You had a lot to say about this question in the March 7 chat (SAHM = stay-at-home mom):
Recently you’ve run a couple threads about SAHMs and how they’re perceived by the world. From what I can tell, everyone seems to fall into one of two camps: 1. those who believe SAHMs sit around eating bonbons all day, and 2. those who insist SAHMs are badly undervalued and are short-order cooks/paramedics/professors worth six-figure salaries.
I’m home full-time with my kindergartner, who spends about half the day in school, and my infant. I’m friends with a handful of other SAHMs, and indeed their kvetching about being overworked is nonstop. I find it unsettling, because honestly (and I’m sorry if this outs anyone or hurts the ‘SAHMs are hardworking wizards’ cause), between school hours and the time my older kid spends playing alone, I have quite a bit of free time during the day.

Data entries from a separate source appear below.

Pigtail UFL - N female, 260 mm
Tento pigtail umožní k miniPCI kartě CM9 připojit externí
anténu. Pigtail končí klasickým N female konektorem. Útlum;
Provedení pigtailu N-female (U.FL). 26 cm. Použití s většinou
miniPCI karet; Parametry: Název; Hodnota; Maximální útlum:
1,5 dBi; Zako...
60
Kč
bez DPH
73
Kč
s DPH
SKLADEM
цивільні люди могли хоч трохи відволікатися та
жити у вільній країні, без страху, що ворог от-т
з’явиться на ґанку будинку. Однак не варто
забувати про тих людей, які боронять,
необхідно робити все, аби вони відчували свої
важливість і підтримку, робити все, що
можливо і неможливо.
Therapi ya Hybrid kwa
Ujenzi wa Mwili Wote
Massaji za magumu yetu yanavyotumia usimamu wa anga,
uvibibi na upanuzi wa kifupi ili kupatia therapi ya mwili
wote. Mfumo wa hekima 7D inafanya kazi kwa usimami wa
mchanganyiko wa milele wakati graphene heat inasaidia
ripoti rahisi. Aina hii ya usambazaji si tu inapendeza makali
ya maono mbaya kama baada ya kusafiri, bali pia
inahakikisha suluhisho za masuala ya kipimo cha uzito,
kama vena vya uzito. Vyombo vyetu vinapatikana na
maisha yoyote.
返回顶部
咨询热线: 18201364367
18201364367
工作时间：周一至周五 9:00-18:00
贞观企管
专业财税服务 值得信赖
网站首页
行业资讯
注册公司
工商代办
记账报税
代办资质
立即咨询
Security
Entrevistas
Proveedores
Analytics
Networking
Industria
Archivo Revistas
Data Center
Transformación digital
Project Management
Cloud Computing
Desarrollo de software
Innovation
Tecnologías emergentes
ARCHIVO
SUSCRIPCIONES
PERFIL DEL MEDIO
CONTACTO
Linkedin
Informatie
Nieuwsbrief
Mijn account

We don’t have any hired help–I cook, clean, and engage with my children plenty. Yet if something comes on TV and I want to watch it, I can. If I’m ever behind on replying to emails, it’s just because I didn’t feel like writing them.

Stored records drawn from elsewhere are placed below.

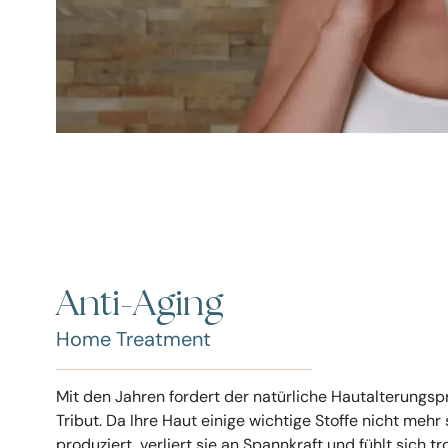
Anti-Aging
Home Treatment
Mit den Jahren fordert der natürliche Hautalterungsp
Tribut. Da Ihre Haut einige wichtige Stoffe nicht mehr 
produziert, verliert sie an Spannkraft und fühlt sich tr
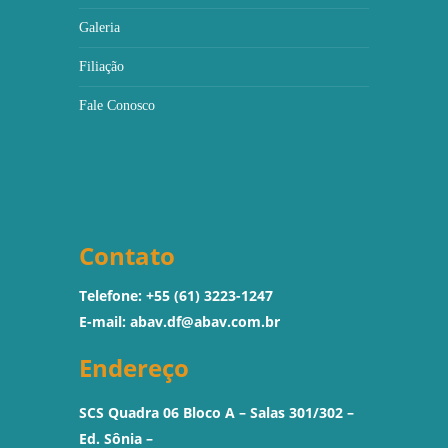
Galeria
Filiação
Fale Conosco
Contato
Telefone: +55 (61) 3223-1247
E-mail:
abav.df@abav.com.br
Endereço
SCS Quadra 06 Bloco A – Salas 301/302 –
Ed. Sônia –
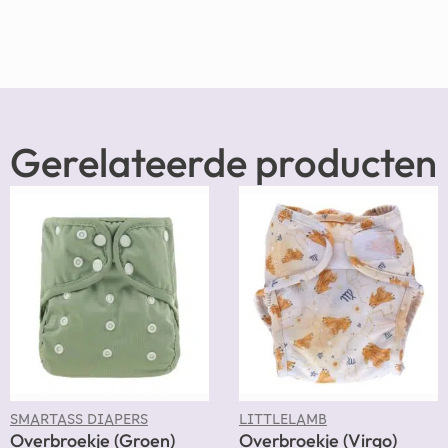
Gerelateerde producten
SMARTASS DIAPERS
LITTLELAMB
Overbroekje (Groen)
Overbroekje (Virgo)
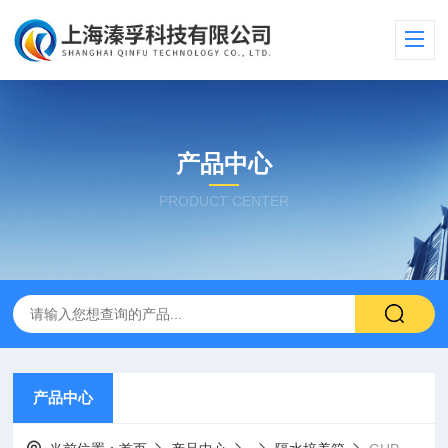
产品中心
PRODUCT CENTER
产品中心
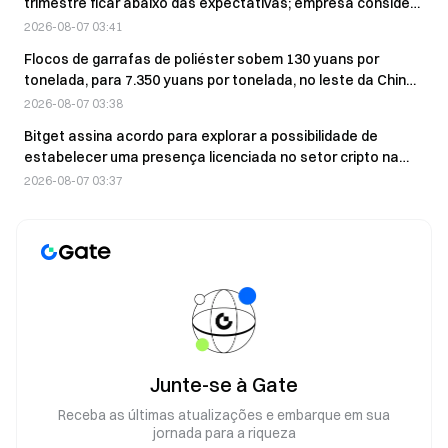
trimestre ficar abaixo das expectativas; empresa considera
cisão
2026-08-07 03:41
Flocos de garrafas de poliéster sobem 130 yuans por
tonelada, para 7.350 yuans por tonelada, no leste da China,
em 7 de agosto
2026-08-07 03:38
Bitget assina acordo para explorar a possibilidade de
estabelecer uma presença licenciada no setor cripto na
$100B Zona Econômica do Butão
2026-08-07 03:37
Junte-se à Gate
Receba as últimas atualizações e embarque em sua
jornada para a riqueza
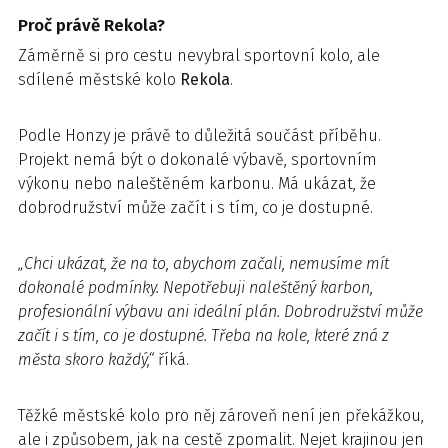
Proč právě Rekola?
Záměrně si pro cestu nevybral sportovní kolo, ale
sdílené městské kolo
Rekola
.
Podle Honzy je právě to důležitá součást příběhu.
Projekt nemá být o dokonalé výbavě, sportovním
výkonu nebo naleštěném karbonu. Má ukázat, že
dobrodružství může začít i s tím, co je dostupné.
„Chci ukázat, že na to, abychom začali, nemusíme mít
dokonalé podmínky. Nepotřebuji naleštěný karbon,
profesionální výbavu ani ideální plán. Dobrodružství může
začít i s tím, co je dostupné. Třeba na kole, které zná z
města skoro každý,“
říká.
Těžké městské kolo pro něj zároveň není jen překážkou,
ale i způsobem, jak na cestě zpomalit. Nejet krajinou jen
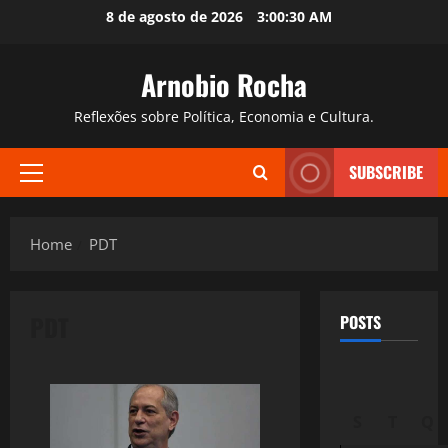
Skip
8 de agosto de 2026
3:00:31 AM
to
content
Arnobio Rocha
Reflexões sobre Política, Economia e Cultura.
SUBSCRIBE
Primary
Menu
Home
PDT
PDT
POSTS
S
T
Q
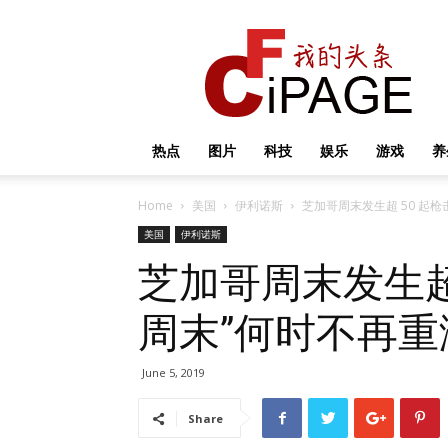
我
的
头
条
热点
图片
科技
娱乐
游戏
养
Home
美国
伊利诺斯
芝加哥周末发生超 50 起
美国
伊利诺斯
芝加哥周末发生超
周末”何时不再重
June 5, 2019
Share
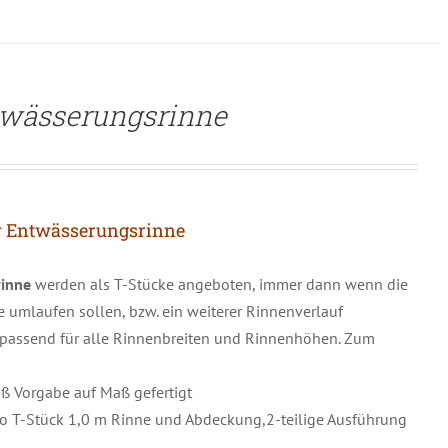
twässerungsrinne
r Entwässerungsrinne
rinne
werden als T-Stücke angeboten, immer dann wenn die
e umlaufen sollen, bzw. ein weiterer Rinnenverlauf
e passend für alle Rinnenbreiten und Rinnenhöhen. Zum
 Vorgabe auf Maß gefertigt
 T-Stück 1,0 m Rinne und Abdeckung,2-teilige Ausführung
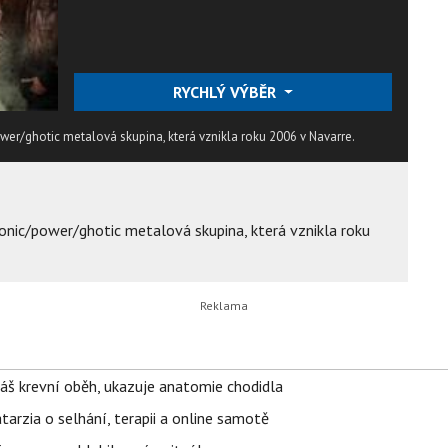
RYCHLÝ VÝBĚR
er/ghotic metalová skupina, která vznikla roku 2006 v Navarre.
onic/power/ghotic metalová skupina, která vznikla roku
váš krevní oběh, ukazuje anatomie chodidla
Katarzia o selhání, terapii a online samotě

This unsettles me, because while I do feel that I’m a good mom and that what I do is very important, I also have the sense that there’s something I’m missing about what causes others to struggle so much. I worked for nearly two decades before transitioning to my current lifestyle–the former is harder. It just is.
My question is, should I assume I’m somehow shortchanging my child if I don’t end each day exhausted and praying for relief and recognition? The tone of this question may be coming off a little (or a lot) snarky, but this is a topic that irritates me to no end because I feel like a traitor whenever I acknowledge the truth about my SAHM life.
–Help, My Tiara’s on Too Tight!!!”
So, I thought you might want to talk about it here.
What do you think is behind the differences in this writer’s experience versus the common depiction of at-home parents as wire-to-wire busy, often to the point of being overwhelmed?